** EXERCISE DATA **
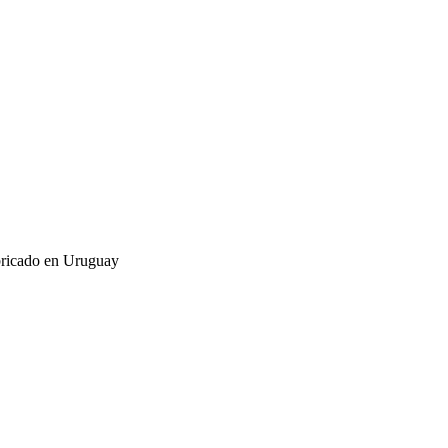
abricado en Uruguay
...
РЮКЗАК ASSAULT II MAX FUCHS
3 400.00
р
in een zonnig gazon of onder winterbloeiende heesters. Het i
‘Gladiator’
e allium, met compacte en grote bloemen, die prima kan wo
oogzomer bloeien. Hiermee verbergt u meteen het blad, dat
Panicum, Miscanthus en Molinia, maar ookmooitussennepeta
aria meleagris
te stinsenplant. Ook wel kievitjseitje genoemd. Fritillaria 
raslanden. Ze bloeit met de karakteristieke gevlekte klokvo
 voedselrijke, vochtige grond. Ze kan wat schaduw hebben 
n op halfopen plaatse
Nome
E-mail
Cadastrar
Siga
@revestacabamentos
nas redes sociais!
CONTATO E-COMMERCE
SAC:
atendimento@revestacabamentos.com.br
...
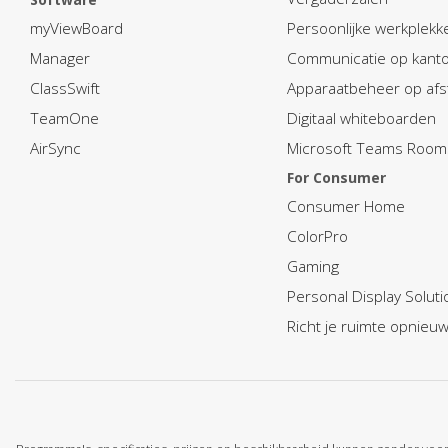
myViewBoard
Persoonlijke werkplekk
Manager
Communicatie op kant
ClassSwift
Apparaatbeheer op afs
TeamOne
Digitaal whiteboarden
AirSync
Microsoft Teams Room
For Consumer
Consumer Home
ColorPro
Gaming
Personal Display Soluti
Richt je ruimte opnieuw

** EXERCISE INSTRUCTIONS **
The output should be exactly the lines above from the line containing "n op halfopen plaatse" to the line containing "atendimento@revestacabamentos.com.br", inclusive, with no other lines.

** RESULT BELOW **
n op halfopen plaatse
Nome
E-mail
Cadastrar
Siga
@revestacabamentos
nas redes sociais!
CONTATO E-COMMERCE
SAC:
atendimento@revestacabamentos.com.br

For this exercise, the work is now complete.